Assignment
Search the data for "Telefonlar". Return each matching line.

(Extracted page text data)

• • • • • • •

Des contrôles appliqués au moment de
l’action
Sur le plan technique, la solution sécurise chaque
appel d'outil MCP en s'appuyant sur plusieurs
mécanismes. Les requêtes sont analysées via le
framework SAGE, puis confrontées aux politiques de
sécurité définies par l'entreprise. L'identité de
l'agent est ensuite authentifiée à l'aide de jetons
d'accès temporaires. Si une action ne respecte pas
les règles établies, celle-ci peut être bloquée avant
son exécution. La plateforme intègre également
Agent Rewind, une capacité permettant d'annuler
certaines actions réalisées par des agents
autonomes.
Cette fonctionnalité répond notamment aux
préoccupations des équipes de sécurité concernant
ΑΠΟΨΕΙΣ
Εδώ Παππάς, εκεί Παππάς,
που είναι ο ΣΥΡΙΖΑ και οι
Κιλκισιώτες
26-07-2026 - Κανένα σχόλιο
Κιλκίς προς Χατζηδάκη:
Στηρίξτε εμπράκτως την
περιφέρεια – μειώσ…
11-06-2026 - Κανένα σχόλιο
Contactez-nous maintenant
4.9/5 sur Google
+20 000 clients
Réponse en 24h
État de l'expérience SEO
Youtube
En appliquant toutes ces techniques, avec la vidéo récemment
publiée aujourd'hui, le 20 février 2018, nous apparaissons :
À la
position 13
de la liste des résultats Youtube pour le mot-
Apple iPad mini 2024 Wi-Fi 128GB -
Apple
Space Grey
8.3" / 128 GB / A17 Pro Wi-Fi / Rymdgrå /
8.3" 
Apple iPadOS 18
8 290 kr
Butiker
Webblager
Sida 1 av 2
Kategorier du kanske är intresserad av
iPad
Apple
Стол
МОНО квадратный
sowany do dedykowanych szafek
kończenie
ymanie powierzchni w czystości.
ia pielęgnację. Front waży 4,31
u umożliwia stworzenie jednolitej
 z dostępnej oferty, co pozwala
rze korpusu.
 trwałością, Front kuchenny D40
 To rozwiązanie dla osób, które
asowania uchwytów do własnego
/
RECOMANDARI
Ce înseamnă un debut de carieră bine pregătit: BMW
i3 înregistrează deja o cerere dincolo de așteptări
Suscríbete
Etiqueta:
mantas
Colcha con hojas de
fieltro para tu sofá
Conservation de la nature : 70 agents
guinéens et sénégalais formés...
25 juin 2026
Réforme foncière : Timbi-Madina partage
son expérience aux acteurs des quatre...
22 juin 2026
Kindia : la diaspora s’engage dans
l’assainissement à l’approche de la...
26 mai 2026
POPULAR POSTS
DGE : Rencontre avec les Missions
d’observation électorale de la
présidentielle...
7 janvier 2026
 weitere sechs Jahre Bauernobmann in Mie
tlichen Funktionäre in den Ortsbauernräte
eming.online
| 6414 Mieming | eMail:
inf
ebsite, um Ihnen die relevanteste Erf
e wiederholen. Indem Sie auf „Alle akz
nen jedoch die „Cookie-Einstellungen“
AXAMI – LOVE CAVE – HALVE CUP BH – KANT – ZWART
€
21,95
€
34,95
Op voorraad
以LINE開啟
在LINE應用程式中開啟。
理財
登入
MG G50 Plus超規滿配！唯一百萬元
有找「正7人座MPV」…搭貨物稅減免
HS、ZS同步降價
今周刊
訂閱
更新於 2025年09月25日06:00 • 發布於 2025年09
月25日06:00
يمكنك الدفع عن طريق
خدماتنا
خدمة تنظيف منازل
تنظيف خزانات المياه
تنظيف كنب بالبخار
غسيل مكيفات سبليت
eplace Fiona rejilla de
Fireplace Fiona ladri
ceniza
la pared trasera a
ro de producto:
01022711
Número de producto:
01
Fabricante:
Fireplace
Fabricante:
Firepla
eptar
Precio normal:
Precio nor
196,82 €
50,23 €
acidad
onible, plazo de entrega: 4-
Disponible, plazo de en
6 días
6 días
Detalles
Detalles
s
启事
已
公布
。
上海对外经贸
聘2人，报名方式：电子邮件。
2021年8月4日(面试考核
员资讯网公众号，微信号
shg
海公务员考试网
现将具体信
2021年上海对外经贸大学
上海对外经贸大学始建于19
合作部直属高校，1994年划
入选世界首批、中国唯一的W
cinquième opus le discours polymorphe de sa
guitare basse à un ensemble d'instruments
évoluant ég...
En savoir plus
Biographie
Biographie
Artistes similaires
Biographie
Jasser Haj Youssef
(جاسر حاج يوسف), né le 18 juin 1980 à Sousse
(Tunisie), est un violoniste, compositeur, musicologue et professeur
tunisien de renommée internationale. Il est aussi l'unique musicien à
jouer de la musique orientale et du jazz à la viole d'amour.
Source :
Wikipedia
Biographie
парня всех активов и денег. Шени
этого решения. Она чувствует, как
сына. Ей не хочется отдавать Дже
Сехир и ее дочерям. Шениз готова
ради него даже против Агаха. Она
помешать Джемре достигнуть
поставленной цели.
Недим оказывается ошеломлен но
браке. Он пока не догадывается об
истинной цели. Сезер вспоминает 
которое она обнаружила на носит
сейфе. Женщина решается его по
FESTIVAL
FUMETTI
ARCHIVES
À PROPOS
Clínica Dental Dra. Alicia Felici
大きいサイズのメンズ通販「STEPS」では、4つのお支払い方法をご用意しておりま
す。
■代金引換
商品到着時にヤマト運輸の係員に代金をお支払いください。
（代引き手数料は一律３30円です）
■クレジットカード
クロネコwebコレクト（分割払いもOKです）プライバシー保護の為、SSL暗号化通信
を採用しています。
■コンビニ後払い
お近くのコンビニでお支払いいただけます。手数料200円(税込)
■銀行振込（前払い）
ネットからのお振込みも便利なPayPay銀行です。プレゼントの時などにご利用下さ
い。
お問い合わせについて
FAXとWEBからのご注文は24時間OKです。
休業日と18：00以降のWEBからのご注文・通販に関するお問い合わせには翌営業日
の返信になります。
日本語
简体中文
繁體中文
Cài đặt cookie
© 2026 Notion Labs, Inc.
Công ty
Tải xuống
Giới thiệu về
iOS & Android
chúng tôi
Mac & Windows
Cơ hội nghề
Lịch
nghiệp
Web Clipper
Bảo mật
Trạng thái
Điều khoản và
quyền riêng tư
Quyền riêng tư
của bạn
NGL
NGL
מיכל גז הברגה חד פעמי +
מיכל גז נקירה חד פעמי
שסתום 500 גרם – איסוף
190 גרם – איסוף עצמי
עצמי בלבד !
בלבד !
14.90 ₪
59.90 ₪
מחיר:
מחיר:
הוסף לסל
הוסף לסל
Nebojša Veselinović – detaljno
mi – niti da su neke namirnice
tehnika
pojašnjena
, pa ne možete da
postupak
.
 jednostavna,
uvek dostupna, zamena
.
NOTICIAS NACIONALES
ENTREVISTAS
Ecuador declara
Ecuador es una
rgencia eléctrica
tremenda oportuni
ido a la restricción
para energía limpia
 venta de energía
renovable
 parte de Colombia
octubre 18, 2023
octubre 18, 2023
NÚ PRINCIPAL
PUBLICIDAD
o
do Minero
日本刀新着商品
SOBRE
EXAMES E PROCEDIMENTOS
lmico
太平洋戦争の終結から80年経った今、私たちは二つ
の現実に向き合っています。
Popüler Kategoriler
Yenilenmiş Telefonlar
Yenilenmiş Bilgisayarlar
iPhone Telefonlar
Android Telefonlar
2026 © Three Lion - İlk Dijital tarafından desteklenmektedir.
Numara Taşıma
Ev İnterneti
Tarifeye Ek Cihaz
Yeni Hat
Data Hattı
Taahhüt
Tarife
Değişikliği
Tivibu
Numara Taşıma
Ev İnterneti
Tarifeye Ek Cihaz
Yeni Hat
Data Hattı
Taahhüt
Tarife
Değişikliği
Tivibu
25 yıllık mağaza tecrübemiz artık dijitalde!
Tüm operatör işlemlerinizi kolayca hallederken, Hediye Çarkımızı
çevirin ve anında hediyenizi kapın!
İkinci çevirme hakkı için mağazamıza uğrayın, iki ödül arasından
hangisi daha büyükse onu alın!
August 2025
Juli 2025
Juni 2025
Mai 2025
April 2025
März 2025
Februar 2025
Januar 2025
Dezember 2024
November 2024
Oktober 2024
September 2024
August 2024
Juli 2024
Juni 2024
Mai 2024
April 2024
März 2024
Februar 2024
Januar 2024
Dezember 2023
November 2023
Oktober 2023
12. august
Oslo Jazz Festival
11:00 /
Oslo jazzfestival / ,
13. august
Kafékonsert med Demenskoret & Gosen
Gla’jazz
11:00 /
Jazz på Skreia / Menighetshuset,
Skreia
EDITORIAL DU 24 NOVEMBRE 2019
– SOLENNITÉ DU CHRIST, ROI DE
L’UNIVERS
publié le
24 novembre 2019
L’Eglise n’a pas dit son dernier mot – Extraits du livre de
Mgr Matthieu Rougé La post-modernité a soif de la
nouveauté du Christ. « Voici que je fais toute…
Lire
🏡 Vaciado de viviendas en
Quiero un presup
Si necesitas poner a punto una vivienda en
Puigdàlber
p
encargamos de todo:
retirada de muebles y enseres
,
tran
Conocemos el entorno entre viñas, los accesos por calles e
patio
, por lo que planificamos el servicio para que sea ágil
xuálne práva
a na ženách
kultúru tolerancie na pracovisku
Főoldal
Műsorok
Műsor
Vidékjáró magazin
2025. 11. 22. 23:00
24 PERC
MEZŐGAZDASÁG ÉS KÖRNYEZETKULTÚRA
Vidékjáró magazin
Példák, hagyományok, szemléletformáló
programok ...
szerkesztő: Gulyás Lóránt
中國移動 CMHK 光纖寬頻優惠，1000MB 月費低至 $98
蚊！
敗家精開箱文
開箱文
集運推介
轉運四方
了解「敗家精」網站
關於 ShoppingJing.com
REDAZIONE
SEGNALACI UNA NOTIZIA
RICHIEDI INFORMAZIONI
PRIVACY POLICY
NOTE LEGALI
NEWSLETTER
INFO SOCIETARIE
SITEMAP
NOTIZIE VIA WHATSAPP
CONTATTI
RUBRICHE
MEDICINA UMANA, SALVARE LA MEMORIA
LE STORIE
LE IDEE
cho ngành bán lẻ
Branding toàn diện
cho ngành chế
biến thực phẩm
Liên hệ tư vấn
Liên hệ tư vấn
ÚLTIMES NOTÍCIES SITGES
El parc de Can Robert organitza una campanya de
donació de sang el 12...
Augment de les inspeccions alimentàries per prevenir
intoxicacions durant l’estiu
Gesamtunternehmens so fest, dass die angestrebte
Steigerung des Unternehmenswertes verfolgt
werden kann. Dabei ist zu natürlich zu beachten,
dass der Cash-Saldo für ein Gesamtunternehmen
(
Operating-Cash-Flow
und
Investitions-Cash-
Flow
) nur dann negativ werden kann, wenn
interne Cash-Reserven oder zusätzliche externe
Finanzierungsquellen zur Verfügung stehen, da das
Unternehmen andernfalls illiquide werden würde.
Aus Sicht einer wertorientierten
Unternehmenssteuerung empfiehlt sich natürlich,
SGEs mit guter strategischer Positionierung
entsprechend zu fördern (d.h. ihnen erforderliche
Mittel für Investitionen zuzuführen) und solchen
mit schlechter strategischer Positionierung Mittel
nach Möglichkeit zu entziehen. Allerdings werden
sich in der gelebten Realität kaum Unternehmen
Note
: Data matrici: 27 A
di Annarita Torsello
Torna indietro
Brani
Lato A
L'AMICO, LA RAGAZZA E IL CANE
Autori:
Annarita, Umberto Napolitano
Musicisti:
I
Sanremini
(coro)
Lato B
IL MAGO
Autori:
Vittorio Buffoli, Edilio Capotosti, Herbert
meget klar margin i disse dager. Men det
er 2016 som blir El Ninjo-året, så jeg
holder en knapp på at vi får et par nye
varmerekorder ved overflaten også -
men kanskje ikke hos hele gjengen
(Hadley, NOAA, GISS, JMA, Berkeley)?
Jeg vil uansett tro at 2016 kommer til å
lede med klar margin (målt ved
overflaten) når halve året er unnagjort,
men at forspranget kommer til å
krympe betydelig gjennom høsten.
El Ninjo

• • • • • • •

Task output
Yenilenmiş Telefonlar
iPhone Telefonlar
Android Telefonlar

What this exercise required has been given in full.